For lunch, the Southern Historical Association provided graduate students the opportunity to sit down with established scholars and discuss academic branding. I sat with Drs. Andrew Torget and Max Krochmal alongside five other graduate students in similar fields. The conversation supplied many helpful tips for young historians to make their way in the profession. Dr. Torget gave insightful points about maintaining and protecting an online presence. He offered the simple suggestion that a well-kept website does a lot of the grunt work of making one’s professional history and accomplishments easy to access and consume without the drawbacks that come with social media. Dr. Krochmal gave the equally helpful advice that the networks young historians make with their peers often prove to be the most rewarding down the line. Overall, the lunch provided a wonderful experience to learn from established scholars and meet fellow graduate students from other institutions interested in similar topics as me.

SMU at the Southern Historical Association Meeting

The last panel I attended for the day featured the topic “The Culture of Capitalism and Slavery.” All the papers added significantly to the discussion of that contentious field. Ian Beamish showed that, in fact, planters kept terrible accounting records, meaning they likely did not contribute specifically to modern corporate accounting as the historiography previously hypothesized. Justene Hill presented her research that suggests that ideas of efficiency and paternalism combined in the discourse of the slave economy which fed into the proslavery arguments of the mutual dependence of slaves and slaveowners and slavery as a positive good. John Lindbeck, in the last paper of the panel, connected evangelicalism to the ideas of slavery and capitalism. He argued that planters ran efficient evangelical finance networks to create “God’s proslavery kingdom.” The kinship and finance networks planters built in the church tied faith and family to the business of slavery. Afterward, the discussion revealed the divide among historians about the validity of the study of capitalism and slavery. While the panelists fielded questions about the definitions of capitalism and paternalism, the debate spilled out into the crowd as individuals provided their own commentary to the questions asked. The fireworks that concluded the panel provided insights into how historians work out contentiousness in their field.

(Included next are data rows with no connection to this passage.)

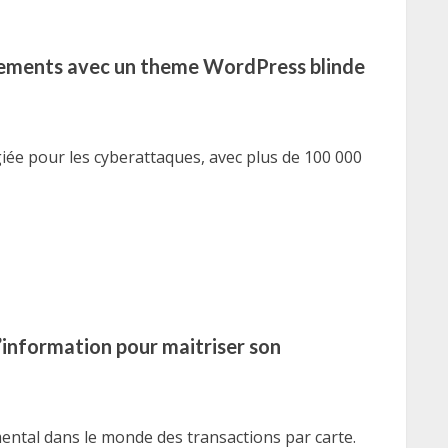
ssements avec un theme WordPress blinde
iée pour les cyberattaques, avec plus de 100 000
d’information pour maitriser son
tal dans le monde des transactions par carte.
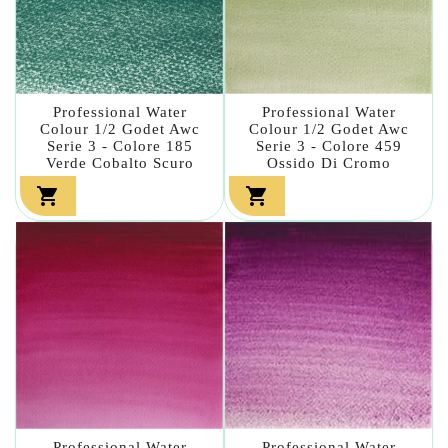
Professional Water
Professional Water
Colour 1/2 Godet Awc
Colour 1/2 Godet Awc
Serie 3 - Colore 185
Serie 3 - Colore 459
Verde Cobalto Scuro
Ossido Di Cromo


Professional Water
Professional Water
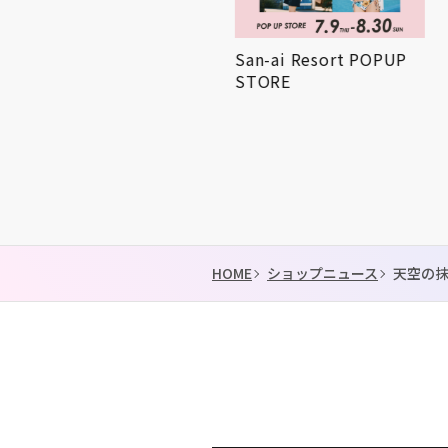
AND THE FRIET POPUP
San-ai Resort POPUP
STORE
STORE
HOME
ショップニュース
天空の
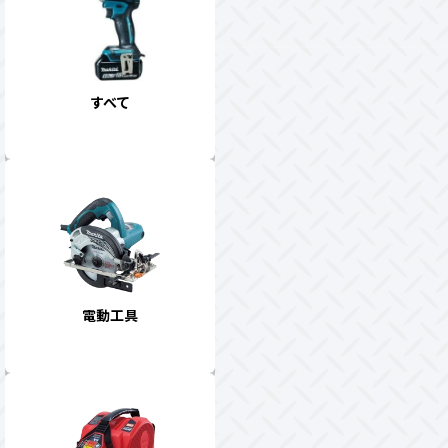
すべて
電動工具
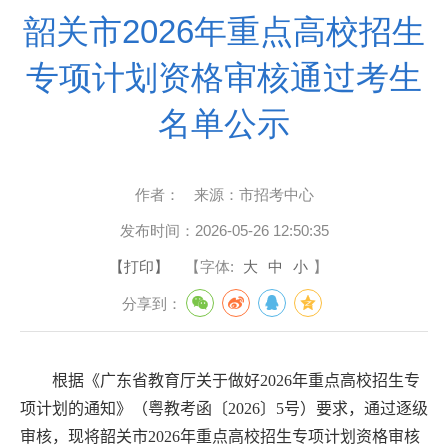
韶关市2026年重点高校招生
专项计划资格审核通过考生
名单公示
作者：
来源：
市招考中心
发布时间：
2026-05-26 12:50:35
【打印】
【字体:
大
中
小
】
分享到：
根据《广东省教育厅关于做好
2026
年重点高校招生专
项计划的通知》（粤教考函〔
202
6
〕
5
号）要求，通过逐级
审核，现将韶关市
202
6
年重点高校招生专项计划资格审核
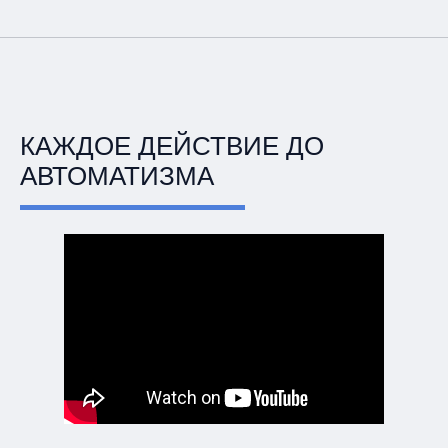
КАЖДОЕ ДЕЙСТВИЕ ДО
АВТОМАТИЗМА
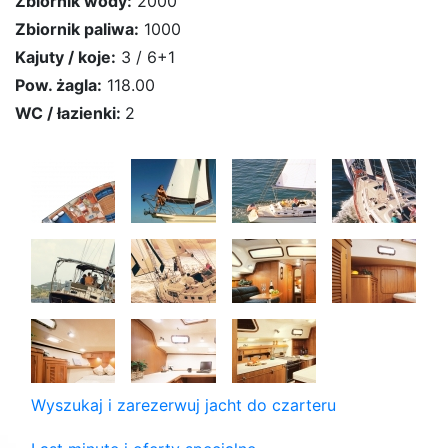
Zbiornik wody:
2000
Zbiornik paliwa:
1000
Kajuty / koje:
3 / 6+1
Pow. żagla:
118.00
WC / łazienki:
2
Wyszukaj i zarezerwuj jacht do czarteru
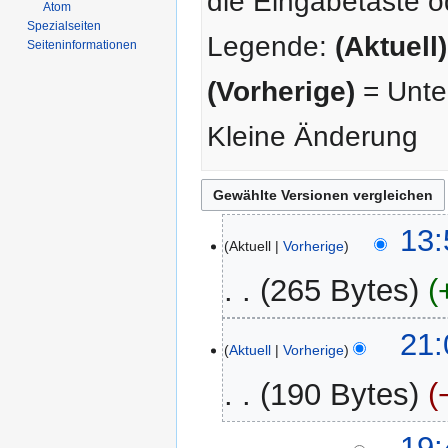
die Eingabetaste o
Atom
Spezialseiten
Legende:
(Aktuell)
Seiten­­informationen
(Vorherige)
= Unter
Kleine Änderung
23.
13:
Aktuell
Vorherige
Februar
2014
265 Bytes
22.
21:
Aktuell
Vorherige
Februar
2014
190 Bytes
30.
19:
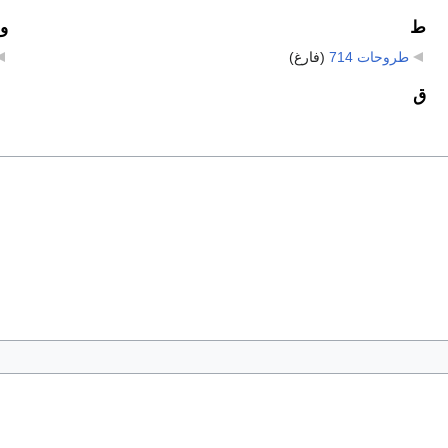
ط
و
طروحات 714
‏
(فارغ)
ق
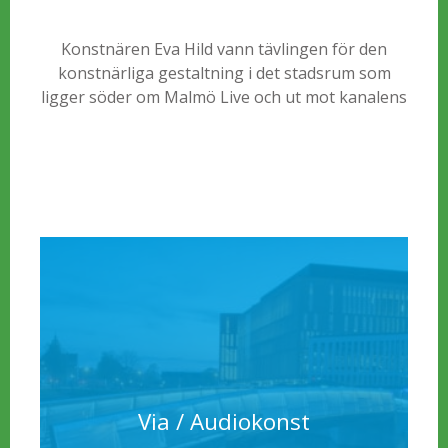
Konstnären Eva Hild vann tävlingen för den
konstnärliga gestaltning i det stadsrum som
ligger söder om Malmö Live och ut mot kanalens
vatten. Skulpturen ”Rubato – free flow” anspelar
på en musikalisk komposition, där man kan läsa
in rörelse, rytm och klang (lager på lager).
Hålrummens bubbel spelar mot väggarnas
rytmiska struktur. En improvisation och frihet
inom ramar.
Via / Audiokonst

I really enjoyed my day at the Southern. I made good connections with other scholars and learned a lot about individual topics as well as how the profession works. The grad lunch provided the most rewarding personal experience since the setting broke down many of the social barriers to initiate conversation, but the roundtable and panel demonstrated the quality of historical work being done and how conference presentations help make an individual’s scholarship better and more polished. I look forward to presenting my own work at the Southern in the future.